Except that sum is not really that simple, and not really that general, we can simplify it a bit more, each addend for example, if we are using $$n$$-sided dice, and we are in the $$i$$-th explosion.

$$\frac{k \times n \times (n - 1) + n(n 1) / 2}{n^(k + 1)} = \frac{(n - 1) \times (k + 1 / 2)}{n^k}$$

Then we can build the sum,

$$\sum_{k = 0}^{\infty}{\frac{(n - 1) \times (k + 1 / 2)}{n^k}}$$

and we can calculate some prefix sums for $$n$$ = 10, to some arbitrary precision,

$$i$$ $$\sum$$
0 4.50000
1 5.85000
2 6.07500
3 6.10650
4 6.11055
5 6.11105
6 6.11110

and we see that it seems to tend towards $$\frac{55}{9}$$, or $$\frac{10}{9}$$ times better than a normal die. In the general case, for $$n > 1$$,

$$\frac{n(n + 1)}{2(n - 1)}$$

or $$\frac{n}{n - 1}$$ times better than the regular, non-exploding die.

## Comparing to D20

Another common system, with similar qualities is D20, which uses a single d20 dice, but with the special property that a 20 always succeeds. Let us compare the two systems, based on which TN (target-number) that you need to succeed.

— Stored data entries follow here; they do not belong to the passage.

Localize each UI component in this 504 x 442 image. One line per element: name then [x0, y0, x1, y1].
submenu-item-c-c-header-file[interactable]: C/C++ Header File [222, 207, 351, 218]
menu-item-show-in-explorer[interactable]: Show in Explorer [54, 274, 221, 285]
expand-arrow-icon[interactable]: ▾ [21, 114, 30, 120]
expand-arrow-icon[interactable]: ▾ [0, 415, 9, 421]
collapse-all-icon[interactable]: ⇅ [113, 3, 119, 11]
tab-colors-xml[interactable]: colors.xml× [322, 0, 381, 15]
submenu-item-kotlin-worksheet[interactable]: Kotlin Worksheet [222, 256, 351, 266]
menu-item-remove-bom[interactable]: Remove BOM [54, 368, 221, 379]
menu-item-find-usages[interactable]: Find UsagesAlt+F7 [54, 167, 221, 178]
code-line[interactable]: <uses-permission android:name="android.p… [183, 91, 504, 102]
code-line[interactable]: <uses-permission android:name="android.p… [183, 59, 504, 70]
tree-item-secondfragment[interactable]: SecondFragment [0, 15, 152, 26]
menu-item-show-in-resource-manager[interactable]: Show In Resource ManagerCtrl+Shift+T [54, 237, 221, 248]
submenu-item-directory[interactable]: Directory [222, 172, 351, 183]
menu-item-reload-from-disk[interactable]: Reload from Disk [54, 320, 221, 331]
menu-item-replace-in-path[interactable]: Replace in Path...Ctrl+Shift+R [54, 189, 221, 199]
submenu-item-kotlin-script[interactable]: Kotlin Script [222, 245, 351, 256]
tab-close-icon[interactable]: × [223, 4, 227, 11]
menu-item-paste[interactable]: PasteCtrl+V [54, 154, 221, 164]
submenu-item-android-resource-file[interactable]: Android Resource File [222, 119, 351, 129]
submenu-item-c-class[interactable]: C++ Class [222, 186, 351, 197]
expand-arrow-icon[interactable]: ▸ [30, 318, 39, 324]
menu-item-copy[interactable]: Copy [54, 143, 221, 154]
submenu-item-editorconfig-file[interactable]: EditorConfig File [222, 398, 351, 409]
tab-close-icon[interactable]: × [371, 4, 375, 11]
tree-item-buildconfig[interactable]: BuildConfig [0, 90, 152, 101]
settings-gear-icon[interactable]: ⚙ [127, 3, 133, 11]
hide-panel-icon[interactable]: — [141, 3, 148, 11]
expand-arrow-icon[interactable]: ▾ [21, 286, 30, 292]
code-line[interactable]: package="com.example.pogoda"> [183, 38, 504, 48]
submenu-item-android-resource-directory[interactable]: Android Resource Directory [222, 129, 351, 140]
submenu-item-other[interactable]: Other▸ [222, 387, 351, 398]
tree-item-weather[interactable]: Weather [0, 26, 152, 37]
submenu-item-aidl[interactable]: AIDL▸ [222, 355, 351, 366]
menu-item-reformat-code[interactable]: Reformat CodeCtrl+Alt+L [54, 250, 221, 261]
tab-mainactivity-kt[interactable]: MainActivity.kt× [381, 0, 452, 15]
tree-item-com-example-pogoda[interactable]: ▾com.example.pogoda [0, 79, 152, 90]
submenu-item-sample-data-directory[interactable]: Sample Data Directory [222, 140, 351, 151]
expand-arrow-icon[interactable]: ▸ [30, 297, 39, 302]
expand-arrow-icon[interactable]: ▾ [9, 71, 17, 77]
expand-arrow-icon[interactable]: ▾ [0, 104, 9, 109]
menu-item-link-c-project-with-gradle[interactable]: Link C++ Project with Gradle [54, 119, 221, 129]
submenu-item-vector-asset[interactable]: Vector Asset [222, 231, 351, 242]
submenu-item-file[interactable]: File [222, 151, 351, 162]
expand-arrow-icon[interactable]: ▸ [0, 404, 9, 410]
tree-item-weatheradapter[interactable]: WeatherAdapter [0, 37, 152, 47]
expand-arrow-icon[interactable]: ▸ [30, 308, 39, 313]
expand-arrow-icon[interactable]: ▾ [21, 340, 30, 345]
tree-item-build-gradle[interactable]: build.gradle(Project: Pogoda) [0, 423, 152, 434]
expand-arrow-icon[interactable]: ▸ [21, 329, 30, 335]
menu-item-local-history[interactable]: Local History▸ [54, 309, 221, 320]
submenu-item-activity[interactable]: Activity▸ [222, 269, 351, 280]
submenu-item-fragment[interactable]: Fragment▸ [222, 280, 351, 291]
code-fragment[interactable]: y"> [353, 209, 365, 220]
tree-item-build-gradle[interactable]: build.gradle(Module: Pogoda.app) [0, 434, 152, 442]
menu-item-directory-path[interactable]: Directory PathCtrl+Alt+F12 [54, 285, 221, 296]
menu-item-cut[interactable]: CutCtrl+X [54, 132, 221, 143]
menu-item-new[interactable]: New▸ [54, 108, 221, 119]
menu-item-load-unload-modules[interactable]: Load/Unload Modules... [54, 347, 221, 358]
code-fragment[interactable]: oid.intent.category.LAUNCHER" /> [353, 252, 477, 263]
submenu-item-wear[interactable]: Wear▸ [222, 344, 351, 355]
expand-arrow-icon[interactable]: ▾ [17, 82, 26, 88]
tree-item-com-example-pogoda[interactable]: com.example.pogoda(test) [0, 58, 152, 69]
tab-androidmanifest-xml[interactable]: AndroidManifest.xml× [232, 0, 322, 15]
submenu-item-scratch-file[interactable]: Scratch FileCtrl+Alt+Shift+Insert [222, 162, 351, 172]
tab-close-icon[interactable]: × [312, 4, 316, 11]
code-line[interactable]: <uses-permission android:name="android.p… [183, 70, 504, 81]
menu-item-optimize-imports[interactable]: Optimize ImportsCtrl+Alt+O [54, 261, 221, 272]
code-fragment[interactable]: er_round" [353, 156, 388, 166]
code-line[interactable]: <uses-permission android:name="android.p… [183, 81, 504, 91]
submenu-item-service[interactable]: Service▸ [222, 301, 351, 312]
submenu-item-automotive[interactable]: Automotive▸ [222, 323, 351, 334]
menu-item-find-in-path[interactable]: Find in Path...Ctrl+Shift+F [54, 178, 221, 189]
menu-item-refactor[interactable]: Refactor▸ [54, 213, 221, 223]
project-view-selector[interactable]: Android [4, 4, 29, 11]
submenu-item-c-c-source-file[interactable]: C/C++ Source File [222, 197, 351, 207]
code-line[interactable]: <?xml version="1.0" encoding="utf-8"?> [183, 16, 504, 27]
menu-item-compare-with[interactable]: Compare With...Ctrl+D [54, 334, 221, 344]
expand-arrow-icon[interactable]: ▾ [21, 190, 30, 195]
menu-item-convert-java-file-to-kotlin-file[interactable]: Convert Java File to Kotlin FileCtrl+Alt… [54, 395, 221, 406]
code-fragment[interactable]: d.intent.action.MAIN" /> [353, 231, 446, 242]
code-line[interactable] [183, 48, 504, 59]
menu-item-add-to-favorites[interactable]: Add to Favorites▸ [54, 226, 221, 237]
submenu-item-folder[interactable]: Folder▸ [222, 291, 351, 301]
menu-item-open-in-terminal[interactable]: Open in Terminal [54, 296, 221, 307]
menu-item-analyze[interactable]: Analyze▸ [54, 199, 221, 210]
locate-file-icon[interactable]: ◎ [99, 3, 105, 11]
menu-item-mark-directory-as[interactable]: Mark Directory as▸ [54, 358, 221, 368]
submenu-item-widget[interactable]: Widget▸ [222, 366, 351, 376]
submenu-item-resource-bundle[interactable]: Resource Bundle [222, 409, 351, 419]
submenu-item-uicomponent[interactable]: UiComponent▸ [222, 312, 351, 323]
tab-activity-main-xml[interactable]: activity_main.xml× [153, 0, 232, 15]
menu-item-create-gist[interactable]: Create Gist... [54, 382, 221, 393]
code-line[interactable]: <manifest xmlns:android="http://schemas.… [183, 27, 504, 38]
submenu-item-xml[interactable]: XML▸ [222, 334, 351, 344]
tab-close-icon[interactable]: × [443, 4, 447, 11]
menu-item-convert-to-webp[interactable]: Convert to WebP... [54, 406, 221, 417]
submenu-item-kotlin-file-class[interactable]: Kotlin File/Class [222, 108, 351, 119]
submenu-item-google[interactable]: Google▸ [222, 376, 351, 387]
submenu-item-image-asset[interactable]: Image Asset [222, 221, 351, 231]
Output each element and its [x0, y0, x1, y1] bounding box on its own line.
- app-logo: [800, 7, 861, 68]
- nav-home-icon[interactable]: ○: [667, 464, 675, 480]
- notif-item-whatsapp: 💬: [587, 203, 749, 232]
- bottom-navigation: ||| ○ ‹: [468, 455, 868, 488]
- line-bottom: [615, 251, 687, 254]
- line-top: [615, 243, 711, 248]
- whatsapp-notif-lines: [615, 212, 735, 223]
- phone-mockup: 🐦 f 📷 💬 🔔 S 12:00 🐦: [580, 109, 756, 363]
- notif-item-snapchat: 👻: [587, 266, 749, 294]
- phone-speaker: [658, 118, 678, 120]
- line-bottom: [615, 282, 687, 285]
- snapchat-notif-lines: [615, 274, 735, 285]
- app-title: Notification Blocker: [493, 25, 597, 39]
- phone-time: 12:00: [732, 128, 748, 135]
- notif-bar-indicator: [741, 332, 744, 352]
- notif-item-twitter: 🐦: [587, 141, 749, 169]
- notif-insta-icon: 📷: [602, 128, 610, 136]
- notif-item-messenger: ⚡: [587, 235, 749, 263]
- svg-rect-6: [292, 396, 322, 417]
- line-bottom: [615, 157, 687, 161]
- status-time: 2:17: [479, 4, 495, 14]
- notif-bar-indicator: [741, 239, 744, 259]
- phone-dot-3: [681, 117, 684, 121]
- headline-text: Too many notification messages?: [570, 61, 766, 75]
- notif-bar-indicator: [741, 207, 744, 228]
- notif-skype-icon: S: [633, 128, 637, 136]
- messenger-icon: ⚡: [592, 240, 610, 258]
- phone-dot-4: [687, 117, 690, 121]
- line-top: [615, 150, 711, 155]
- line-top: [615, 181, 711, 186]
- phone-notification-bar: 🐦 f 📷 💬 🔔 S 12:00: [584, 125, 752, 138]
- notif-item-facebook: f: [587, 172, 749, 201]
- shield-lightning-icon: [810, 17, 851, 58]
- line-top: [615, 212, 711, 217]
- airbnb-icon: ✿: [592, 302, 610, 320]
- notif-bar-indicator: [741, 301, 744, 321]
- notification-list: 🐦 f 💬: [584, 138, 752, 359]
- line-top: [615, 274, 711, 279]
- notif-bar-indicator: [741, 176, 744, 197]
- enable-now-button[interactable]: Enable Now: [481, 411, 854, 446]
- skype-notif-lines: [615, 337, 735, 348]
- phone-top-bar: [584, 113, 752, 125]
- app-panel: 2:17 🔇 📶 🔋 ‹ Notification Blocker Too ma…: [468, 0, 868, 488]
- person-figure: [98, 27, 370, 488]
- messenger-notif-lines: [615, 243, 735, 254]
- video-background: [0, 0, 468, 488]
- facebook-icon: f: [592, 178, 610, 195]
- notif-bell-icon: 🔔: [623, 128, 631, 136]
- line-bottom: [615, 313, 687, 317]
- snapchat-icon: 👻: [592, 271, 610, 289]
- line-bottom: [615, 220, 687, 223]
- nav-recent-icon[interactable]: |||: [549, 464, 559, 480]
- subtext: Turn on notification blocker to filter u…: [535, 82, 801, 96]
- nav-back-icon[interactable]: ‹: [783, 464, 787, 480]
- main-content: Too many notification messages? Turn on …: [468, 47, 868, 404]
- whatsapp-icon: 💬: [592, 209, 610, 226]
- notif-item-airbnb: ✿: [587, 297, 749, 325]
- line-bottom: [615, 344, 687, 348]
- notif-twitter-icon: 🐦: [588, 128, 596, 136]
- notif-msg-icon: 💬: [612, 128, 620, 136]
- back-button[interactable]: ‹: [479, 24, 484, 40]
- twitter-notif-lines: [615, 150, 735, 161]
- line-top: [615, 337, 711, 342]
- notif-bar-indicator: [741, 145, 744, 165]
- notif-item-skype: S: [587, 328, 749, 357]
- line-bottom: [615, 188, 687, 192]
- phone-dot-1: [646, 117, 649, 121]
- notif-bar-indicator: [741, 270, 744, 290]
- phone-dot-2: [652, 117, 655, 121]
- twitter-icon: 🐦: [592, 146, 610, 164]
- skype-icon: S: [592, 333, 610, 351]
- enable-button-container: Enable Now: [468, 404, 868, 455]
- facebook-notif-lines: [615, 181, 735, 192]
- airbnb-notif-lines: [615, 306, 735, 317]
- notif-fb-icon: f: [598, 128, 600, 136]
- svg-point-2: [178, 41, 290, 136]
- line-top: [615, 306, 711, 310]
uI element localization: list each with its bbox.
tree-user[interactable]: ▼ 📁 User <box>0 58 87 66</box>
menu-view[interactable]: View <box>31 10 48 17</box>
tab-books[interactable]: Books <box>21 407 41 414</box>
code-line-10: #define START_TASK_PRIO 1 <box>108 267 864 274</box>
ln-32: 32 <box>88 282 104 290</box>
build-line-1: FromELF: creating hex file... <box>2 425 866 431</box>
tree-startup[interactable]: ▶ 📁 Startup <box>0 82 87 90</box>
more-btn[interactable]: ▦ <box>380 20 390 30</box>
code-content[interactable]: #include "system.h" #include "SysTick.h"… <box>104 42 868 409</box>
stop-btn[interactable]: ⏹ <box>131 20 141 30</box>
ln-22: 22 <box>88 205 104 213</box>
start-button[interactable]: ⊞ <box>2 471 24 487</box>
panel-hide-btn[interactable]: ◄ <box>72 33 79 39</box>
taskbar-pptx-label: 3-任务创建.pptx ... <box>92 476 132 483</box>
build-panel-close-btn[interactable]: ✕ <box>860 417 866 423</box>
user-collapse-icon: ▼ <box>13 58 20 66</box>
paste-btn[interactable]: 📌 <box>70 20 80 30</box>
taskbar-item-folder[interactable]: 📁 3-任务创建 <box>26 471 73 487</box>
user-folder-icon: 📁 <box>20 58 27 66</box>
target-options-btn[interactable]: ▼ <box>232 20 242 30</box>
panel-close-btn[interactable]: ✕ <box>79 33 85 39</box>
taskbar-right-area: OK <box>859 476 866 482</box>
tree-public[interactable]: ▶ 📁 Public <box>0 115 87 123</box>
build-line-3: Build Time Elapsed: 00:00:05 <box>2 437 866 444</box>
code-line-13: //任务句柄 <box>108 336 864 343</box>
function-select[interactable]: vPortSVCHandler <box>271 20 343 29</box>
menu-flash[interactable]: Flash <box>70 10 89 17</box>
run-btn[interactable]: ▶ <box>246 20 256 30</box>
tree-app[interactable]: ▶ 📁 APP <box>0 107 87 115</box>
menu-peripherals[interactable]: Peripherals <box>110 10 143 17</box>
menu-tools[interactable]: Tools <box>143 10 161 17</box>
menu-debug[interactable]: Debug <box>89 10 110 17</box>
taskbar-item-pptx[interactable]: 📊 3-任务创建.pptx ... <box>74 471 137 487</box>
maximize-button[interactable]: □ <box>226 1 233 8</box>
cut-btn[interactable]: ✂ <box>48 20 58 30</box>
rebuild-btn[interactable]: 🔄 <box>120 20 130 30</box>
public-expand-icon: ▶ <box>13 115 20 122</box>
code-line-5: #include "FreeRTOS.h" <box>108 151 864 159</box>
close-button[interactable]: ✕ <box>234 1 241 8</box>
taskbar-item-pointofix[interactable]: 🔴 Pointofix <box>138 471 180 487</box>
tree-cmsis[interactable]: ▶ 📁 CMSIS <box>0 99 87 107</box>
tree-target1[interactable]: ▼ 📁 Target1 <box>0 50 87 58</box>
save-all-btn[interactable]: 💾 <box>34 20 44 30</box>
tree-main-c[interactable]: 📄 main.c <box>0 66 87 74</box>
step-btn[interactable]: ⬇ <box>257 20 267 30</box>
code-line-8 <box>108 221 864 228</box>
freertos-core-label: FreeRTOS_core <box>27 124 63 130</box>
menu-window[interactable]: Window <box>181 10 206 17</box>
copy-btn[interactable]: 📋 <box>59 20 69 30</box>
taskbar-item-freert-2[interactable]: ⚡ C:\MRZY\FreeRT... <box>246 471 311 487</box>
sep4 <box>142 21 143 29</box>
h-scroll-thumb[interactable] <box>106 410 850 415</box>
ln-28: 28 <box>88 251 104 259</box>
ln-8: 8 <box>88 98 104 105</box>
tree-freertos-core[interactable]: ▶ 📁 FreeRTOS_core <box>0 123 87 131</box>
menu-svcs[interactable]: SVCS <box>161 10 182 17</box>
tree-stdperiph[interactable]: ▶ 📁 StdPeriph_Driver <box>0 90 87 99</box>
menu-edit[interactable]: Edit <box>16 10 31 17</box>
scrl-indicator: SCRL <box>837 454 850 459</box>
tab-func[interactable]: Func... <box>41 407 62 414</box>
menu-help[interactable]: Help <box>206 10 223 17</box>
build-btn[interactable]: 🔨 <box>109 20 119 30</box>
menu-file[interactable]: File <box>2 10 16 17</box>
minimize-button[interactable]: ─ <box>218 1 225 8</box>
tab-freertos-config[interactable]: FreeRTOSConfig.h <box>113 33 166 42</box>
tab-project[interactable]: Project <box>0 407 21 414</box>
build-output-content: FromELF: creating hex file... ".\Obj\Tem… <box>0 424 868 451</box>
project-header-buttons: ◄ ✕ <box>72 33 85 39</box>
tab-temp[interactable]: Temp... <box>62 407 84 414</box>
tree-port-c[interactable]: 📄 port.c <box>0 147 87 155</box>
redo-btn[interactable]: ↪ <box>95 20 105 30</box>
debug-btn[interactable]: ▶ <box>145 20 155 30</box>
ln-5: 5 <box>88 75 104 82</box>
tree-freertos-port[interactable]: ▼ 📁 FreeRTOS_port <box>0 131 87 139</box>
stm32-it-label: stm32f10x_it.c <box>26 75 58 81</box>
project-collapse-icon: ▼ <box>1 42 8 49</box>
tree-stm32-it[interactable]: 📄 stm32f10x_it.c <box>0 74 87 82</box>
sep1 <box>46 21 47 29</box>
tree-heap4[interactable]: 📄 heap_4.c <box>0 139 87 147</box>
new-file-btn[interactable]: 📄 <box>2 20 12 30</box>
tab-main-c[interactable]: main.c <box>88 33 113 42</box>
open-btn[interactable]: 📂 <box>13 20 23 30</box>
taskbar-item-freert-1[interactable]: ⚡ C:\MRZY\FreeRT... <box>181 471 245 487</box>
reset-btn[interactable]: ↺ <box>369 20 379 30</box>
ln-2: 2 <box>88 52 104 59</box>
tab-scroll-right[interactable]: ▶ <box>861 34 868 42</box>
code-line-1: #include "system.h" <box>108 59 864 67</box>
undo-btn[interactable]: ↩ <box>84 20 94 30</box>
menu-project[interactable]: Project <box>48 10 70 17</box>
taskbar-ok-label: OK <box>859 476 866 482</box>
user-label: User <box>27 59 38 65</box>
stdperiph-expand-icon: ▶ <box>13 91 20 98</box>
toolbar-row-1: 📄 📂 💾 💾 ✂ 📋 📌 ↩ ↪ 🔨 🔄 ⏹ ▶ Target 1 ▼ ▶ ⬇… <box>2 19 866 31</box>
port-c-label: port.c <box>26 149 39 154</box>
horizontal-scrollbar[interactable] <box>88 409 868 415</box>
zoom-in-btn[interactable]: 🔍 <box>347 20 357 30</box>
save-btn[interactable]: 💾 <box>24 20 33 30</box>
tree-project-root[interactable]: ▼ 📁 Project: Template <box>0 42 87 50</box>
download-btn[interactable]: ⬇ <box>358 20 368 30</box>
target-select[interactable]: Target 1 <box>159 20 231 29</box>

In both systems, the lowest roll possible, always fails.

TN d20 2d10
2 95.0% 99.0%
3 90.0% 99.0%
4 85.0% 97.0%
5 80.0% 94.0%
6 75.0% 90.0%
7 70.0% 85.0%
8 65.0% 79.0%
9 60.0% 72.0%
10 55.0% 64.0%
11 50.0% 55.0%
12 45.0% 47.0%
13 40.0% 39.8%
14 35.0% 33.4%
15 30.0% 27.8%
16 25.0% 23.0%
17 20.0% 19.0%
18 15.0% 15.8%
19 10.0% 13.4%
20 5.0% 11.8%
21 5.0% 10.0%
22 5.0% 8.4%
23 5.0% 7.0%
24 5.0% 5.7%
25 5.0% 4.6%
26 5.0% 3.7%
27 5.0% 3.0%
28 5.0% 2.4%
29 5.0% 2.0%
30 5.0% 1.7%

The most interesting parts about the table, is around TN 13 where the automatic success for a single exploding die, which means that the probabilities go a bit funny there, something to watch out for when designing a game with exploding die. The same thing happens higher up in the table as well, but there it doesn't make much difference.

## Conclusion

In the end, if you want your rolls to be average more often, fail less often, but with a quite exciting system for heroic success, use the exploding dice system. If you want a system that is easer to calculate the probabilities on, use a single-die system with automatic success.

I calculated everything by hand, so be a bit wary about my calculations. I only did some quick checking with numerics the result ended up similar.